12. You've shepherded Tim Burton's peculiar visions to the screen for decades.
How do you switch creative gears when making your own award-winning indie shorts like Viaticum or The Current State of The Backyard Pool Industry?


A. It’s a bit of a reset for me. Big studio films carry a lot of responsibility and moving parts, and I love that challenge, but there’s something cathartic about shifting to a smaller project where the timeline and creative choices are more fluid and my own.

The smaller, personal films remind me why I started making movies in the first place. The balance between the two worlds keeps me energized. One stretches my craft, the other feeds my voice.

 

11. The $2.9 billion producer with a camera: The films you've produced have earned nearly $3 billion, yet you often direct and operate the camera on your own projects. Do you feel most powerful with a spreadsheet or a viewfinder in your hand?

A. My love of filmmaking really started with the camera and storytelling. That was the entry point for me. I fell in love with the camera at a young age, and that hasn’t gone away along with my fondness of editing, it’s still one of my favorite parts of the process.

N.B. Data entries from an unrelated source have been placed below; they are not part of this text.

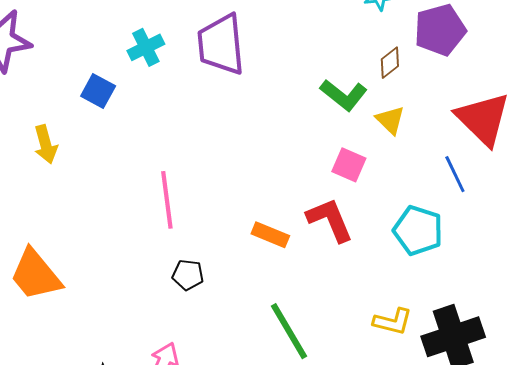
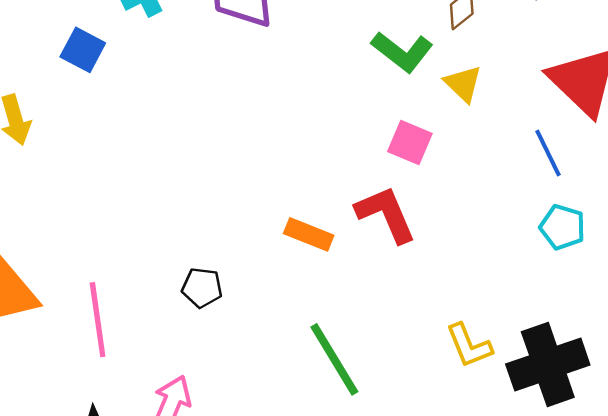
pink line: (167, 200) -> (98, 320), moved
cyan pentagon: (418, 230) -> (562, 227), moved, size x0.7
yellow L-shape: (393, 321) -> (469, 346), turned 54

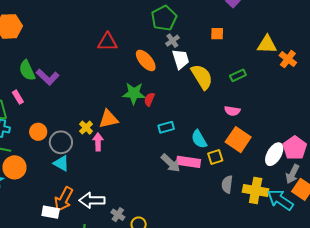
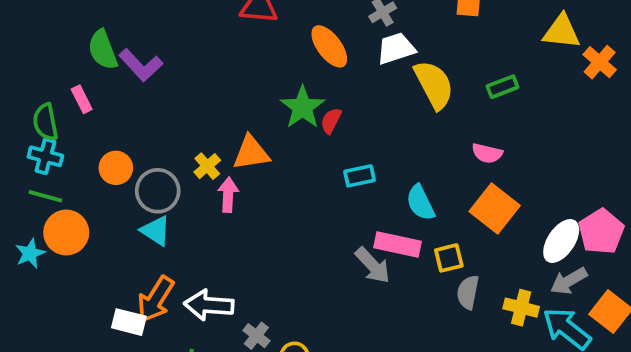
white trapezoid: (181, 59) -> (396, 48), turned -95
green star: (134, 93) -> (303, 107), turned 30
yellow square: (215, 157) -> (449, 258), moved
gray arrow: (171, 163) -> (373, 265), moved
gray arrow: (293, 174) -> (569, 281), moved, turned 30
yellow cross: (256, 190) -> (521, 308), size x0.7

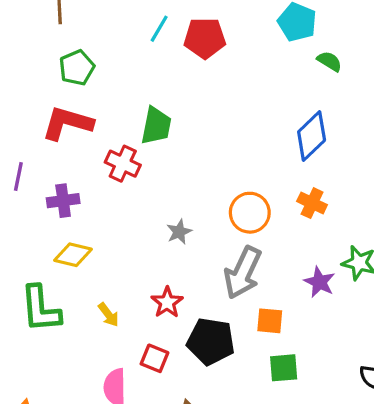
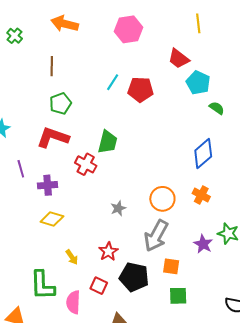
purple line: (18, 176) -> (21, 169), turned -30
green L-shape: (41, 309) -> (42, 285), moved

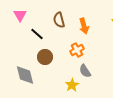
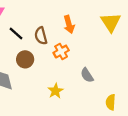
brown semicircle: (59, 20) -> (41, 36), moved
gray semicircle: (85, 71) -> (87, 75), moved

I feel most creatively alive when I have a camera in my hand or when I’m shaping a film in the edit.

At the same time, filmmaking in any capacity requires understanding the “spreadsheet realities.” As a creative producer, my skill set naturally leans toward story development and helping bring all the pieces together. A big part of my role is helping maintain the director’s vision from development through post-production, making sure the film stays true to its tone and intention.

So both worlds matter, but the creative spark for me has always lived closest to the camera and the edit.

 

10. You started as Tim Burton's assistant on major films Mars Attacks! (1996), Sleepy Hollow (1999), Planet of the Apes (2001) and Big Fish (2003), and rose to lead the Tim Burton Productions company. What's one piece of "assistant-level" wisdom that still guides your decisions as a top producer today?

A.  Those early experiences were a real education. As an assistant, you get to see everything. You’re close enough to observe how a director works, how producers solve problems, how a film evolves from idea to final cut.

I genuinely loved that time. I wanted to be a fly on the wall and help wherever I could. I was lucky to have producers around me who were generous with responsibility and mentorship.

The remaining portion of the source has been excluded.